• WHAT IS NEEDED: Nothing in the data is to be left out; copy it exactly.

··· SOURCE DATA ···

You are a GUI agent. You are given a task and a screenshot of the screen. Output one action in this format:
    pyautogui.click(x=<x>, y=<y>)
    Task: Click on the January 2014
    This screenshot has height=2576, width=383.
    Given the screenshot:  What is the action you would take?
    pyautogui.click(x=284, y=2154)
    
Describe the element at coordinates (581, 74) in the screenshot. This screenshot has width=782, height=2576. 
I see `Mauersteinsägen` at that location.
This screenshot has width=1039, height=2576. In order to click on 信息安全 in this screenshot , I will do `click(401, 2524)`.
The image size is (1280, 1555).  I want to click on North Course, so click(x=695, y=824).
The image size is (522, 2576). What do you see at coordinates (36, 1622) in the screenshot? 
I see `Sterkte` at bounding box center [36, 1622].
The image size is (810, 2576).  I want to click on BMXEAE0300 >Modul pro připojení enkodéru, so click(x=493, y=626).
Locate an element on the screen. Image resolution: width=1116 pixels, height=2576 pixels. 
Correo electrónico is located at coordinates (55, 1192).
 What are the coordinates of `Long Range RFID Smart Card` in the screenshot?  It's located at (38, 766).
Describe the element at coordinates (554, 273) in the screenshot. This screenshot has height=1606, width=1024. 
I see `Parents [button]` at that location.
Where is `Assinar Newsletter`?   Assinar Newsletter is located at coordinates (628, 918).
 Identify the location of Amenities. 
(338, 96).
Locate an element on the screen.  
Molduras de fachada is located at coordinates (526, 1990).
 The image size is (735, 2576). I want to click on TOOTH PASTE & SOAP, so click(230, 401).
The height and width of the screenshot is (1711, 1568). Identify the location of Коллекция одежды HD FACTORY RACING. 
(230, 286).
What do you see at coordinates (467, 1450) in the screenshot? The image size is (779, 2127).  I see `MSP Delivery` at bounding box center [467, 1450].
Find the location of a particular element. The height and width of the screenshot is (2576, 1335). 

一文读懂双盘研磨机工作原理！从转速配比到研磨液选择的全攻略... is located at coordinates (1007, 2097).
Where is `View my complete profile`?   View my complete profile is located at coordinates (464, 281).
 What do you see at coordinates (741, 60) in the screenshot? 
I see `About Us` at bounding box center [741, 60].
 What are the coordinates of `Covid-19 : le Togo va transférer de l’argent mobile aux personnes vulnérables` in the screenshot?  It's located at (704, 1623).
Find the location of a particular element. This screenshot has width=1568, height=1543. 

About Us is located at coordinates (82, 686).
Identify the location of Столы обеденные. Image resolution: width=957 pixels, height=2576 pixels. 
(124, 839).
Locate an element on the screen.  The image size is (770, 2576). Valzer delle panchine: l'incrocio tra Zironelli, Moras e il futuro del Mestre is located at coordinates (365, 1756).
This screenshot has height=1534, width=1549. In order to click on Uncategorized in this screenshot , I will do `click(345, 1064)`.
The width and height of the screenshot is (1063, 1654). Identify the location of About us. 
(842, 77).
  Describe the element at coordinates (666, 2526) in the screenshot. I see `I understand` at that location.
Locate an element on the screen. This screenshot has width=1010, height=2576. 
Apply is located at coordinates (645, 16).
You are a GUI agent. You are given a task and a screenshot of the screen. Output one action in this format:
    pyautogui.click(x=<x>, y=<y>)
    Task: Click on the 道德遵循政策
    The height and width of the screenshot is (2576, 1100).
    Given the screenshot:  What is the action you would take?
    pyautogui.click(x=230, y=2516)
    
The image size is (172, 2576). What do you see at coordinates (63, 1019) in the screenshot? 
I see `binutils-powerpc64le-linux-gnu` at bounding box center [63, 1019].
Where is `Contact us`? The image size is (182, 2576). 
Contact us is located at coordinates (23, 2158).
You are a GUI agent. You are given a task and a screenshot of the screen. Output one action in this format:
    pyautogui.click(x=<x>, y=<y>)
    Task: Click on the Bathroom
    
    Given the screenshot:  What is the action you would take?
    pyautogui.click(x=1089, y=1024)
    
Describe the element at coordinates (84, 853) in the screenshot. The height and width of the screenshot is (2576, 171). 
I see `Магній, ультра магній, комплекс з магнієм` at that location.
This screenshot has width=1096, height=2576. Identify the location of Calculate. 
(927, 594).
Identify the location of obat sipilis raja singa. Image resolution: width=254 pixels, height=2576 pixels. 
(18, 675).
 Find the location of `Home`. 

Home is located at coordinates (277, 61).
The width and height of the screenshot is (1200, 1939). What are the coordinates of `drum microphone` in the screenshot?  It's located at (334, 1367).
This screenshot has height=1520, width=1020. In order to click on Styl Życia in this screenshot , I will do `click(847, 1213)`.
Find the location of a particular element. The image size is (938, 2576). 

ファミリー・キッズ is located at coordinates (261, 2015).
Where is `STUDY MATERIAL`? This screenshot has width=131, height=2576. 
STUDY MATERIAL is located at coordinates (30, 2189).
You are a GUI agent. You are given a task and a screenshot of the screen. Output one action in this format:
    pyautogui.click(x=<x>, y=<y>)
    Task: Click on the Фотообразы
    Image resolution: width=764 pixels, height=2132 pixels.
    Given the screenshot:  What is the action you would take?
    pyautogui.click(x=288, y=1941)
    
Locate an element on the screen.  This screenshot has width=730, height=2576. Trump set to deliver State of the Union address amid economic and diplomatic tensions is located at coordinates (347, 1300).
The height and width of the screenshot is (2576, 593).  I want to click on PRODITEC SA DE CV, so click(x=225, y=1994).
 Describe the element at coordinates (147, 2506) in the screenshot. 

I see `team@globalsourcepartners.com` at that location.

···

• YOUR RESPONSE:
You are a GUI agent. You are given a task and a screenshot of the screen. Output one action in this format:
    pyautogui.click(x=<x>, y=<y>)
    Task: Click on the January 2014
    This screenshot has height=2576, width=383.
    Given the screenshot:  What is the action you would take?
    pyautogui.click(x=284, y=2154)
    
Describe the element at coordinates (581, 74) in the screenshot. This screenshot has width=782, height=2576. 
I see `Mauersteinsägen` at that location.
This screenshot has width=1039, height=2576. In order to click on 信息安全 in this screenshot , I will do `click(401, 2524)`.
The image size is (1280, 1555).  I want to click on North Course, so click(x=695, y=824).
The image size is (522, 2576). What do you see at coordinates (36, 1622) in the screenshot? 
I see `Sterkte` at bounding box center [36, 1622].
The image size is (810, 2576).  I want to click on BMXEAE0300 >Modul pro připojení enkodéru, so click(x=493, y=626).
Locate an element on the screen. Image resolution: width=1116 pixels, height=2576 pixels. 
Correo electrónico is located at coordinates (55, 1192).
 What are the coordinates of `Long Range RFID Smart Card` in the screenshot?  It's located at (38, 766).
Describe the element at coordinates (554, 273) in the screenshot. This screenshot has height=1606, width=1024. 
I see `Parents [button]` at that location.
Where is `Assinar Newsletter`?   Assinar Newsletter is located at coordinates (628, 918).
 Identify the location of Amenities. 
(338, 96).
Locate an element on the screen.  
Molduras de fachada is located at coordinates (526, 1990).
 The image size is (735, 2576). I want to click on TOOTH PASTE & SOAP, so click(230, 401).
The height and width of the screenshot is (1711, 1568). Identify the location of Коллекция одежды HD FACTORY RACING. 
(230, 286).
What do you see at coordinates (467, 1450) in the screenshot? The image size is (779, 2127).  I see `MSP Delivery` at bounding box center [467, 1450].
Find the location of a particular element. The height and width of the screenshot is (2576, 1335). 

一文读懂双盘研磨机工作原理！从转速配比到研磨液选择的全攻略... is located at coordinates (1007, 2097).
Where is `View my complete profile`?   View my complete profile is located at coordinates (464, 281).
 What do you see at coordinates (741, 60) in the screenshot? 
I see `About Us` at bounding box center [741, 60].
 What are the coordinates of `Covid-19 : le Togo va transférer de l’argent mobile aux personnes vulnérables` in the screenshot?  It's located at (704, 1623).
Find the location of a particular element. This screenshot has width=1568, height=1543. 

About Us is located at coordinates (82, 686).
Identify the location of Столы обеденные. Image resolution: width=957 pixels, height=2576 pixels. 
(124, 839).
Locate an element on the screen.  The image size is (770, 2576). Valzer delle panchine: l'incrocio tra Zironelli, Moras e il futuro del Mestre is located at coordinates (365, 1756).
This screenshot has height=1534, width=1549. In order to click on Uncategorized in this screenshot , I will do `click(345, 1064)`.
The width and height of the screenshot is (1063, 1654). Identify the location of About us. 
(842, 77).
  Describe the element at coordinates (666, 2526) in the screenshot. I see `I understand` at that location.
Locate an element on the screen. This screenshot has width=1010, height=2576. 
Apply is located at coordinates (645, 16).
You are a GUI agent. You are given a task and a screenshot of the screen. Output one action in this format:
    pyautogui.click(x=<x>, y=<y>)
    Task: Click on the 道德遵循政策
    The height and width of the screenshot is (2576, 1100).
    Given the screenshot:  What is the action you would take?
    pyautogui.click(x=230, y=2516)
    
The image size is (172, 2576). What do you see at coordinates (63, 1019) in the screenshot? 
I see `binutils-powerpc64le-linux-gnu` at bounding box center [63, 1019].
Where is `Contact us`? The image size is (182, 2576). 
Contact us is located at coordinates (23, 2158).
You are a GUI agent. You are given a task and a screenshot of the screen. Output one action in this format:
    pyautogui.click(x=<x>, y=<y>)
    Task: Click on the Bathroom
    
    Given the screenshot:  What is the action you would take?
    pyautogui.click(x=1089, y=1024)
    
Describe the element at coordinates (84, 853) in the screenshot. The height and width of the screenshot is (2576, 171). 
I see `Магній, ультра магній, комплекс з магнієм` at that location.
This screenshot has width=1096, height=2576. Identify the location of Calculate. 
(927, 594).
Identify the location of obat sipilis raja singa. Image resolution: width=254 pixels, height=2576 pixels. 
(18, 675).
 Find the location of `Home`. 

Home is located at coordinates (277, 61).
The width and height of the screenshot is (1200, 1939). What are the coordinates of `drum microphone` in the screenshot?  It's located at (334, 1367).
This screenshot has height=1520, width=1020. In order to click on Styl Życia in this screenshot , I will do `click(847, 1213)`.
Find the location of a particular element. The image size is (938, 2576). 

ファミリー・キッズ is located at coordinates (261, 2015).
Where is `STUDY MATERIAL`? This screenshot has width=131, height=2576. 
STUDY MATERIAL is located at coordinates (30, 2189).
You are a GUI agent. You are given a task and a screenshot of the screen. Output one action in this format:
    pyautogui.click(x=<x>, y=<y>)
    Task: Click on the Фотообразы
    Image resolution: width=764 pixels, height=2132 pixels.
    Given the screenshot:  What is the action you would take?
    pyautogui.click(x=288, y=1941)
    
Locate an element on the screen.  This screenshot has width=730, height=2576. Trump set to deliver State of the Union address amid economic and diplomatic tensions is located at coordinates (347, 1300).
The height and width of the screenshot is (2576, 593).  I want to click on PRODITEC SA DE CV, so click(x=225, y=1994).
 Describe the element at coordinates (147, 2506) in the screenshot. 

I see `team@globalsourcepartners.com` at that location.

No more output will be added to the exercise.